In the face of a big pushback to his plans to impose an additional 15 per cent tax on income generated on super funds with balances of more than $3 million, Chalmers has been forced into an embarrassing retreat.
First announced in 2023, Chalmers was not only going to increase the tax paid by 0.5 per cent of people who also happened to be among the nation’s wealthiest and most well-off.
He was going to tax unrealised gains, effectively the lift in the paper value of assets before the owner was able to sell them, in what would be a huge departure from the way income in this nation is taxed.
Treasurer Jim Chalmers announcing changes to the superannuation tax system at Parliament House. Credit: Alex Ellinghausen
He was also not going to index the $3 million threshold, effectively ensuring young people today would eventually get caught up in his planned tax net.
Both key elements are now gone. That’s not a tweak – that’s a wholescale renovation.
He is sticking his higher tax to real gains while the thresholds will be indexed. And to help cover the cost of his retreats, people with more than $10 million – about 8000 individuals – will actually face a 40 per cent tax rate on their holdings.
The treasurer is also tidying up an issue around the low-income superannuation tax offset and the way it interacts with the revamped stage 3 tax cuts, that would have hurt people earning less than $45,000.
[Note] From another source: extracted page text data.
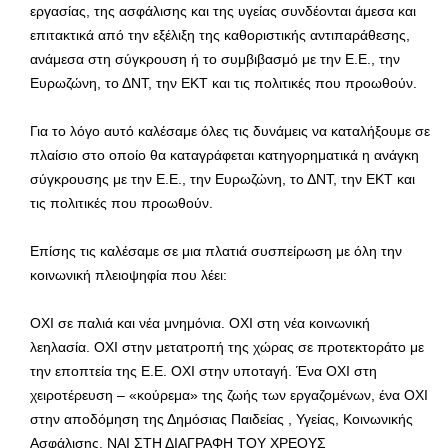
εργασίας, της ασφάλισης και της υγείας συνδέονται άμεσα και
επιτακτικά από την εξέλιξη της καθοριστικής αντιπαράθεσης,
ανάμεσα στη σύγκρουση ή το συμβιβασμό με την Ε.Ε., την
Ευρωζώνη, το ΔΝΤ, την ΕΚΤ και τις πολιτικές που προωθούν.
Για το λόγο αυτό καλέσαμε όλες τις δυνάμεις να καταλήξουμε σε
πλαίσιο στο οποίο θα καταγράφεται κατηγορηματικά η ανάγκη
σύγκρουσης με την Ε.Ε., την Ευρωζώνη, το ΔΝΤ, την ΕΚΤ και
τις πολιτικές που προωθούν.
Επίσης τις καλέσαμε σε μια πλατιά συσπείρωση με όλη την
κοινωνική πλειοψηφία που λέει:
ΟΧΙ σε παλιά και νέα μνημόνια. ΟΧΙ στη νέα κοινωνική
λεηλασία. ΟΧΙ στην μετατροπή της χώρας σε προτεκτοράτο με
την εποπτεία της Ε.Ε. ΟΧΙ στην υποταγή. Ένα ΟΧΙ στη
χειροτέρευση – «κούρεμα» της ζωής των εργαζομένων, ένα ΟΧΙ
στην αποδόμηση της Δημόσιας Παιδείας , Υγείας, Κοινωνικής
Ασφάλισης. ΝΑΙ ΣΤΗ ΔΙΑΓΡΑΦΗ ΤΟΥ ΧΡΕΟΥΣ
Chalmers says the combination of his changes will mean that in 2028-29, instead of earning about $2.5 billion in extra revenue, the government will collect about $2 billion. Further out, by indexing the thresholds, the repair to the long-term budget bottom line is reduced, although he maintains it will still raise a “substantial” amount of cash.
How “substantial” that tweak is, only future taxpayers will find out.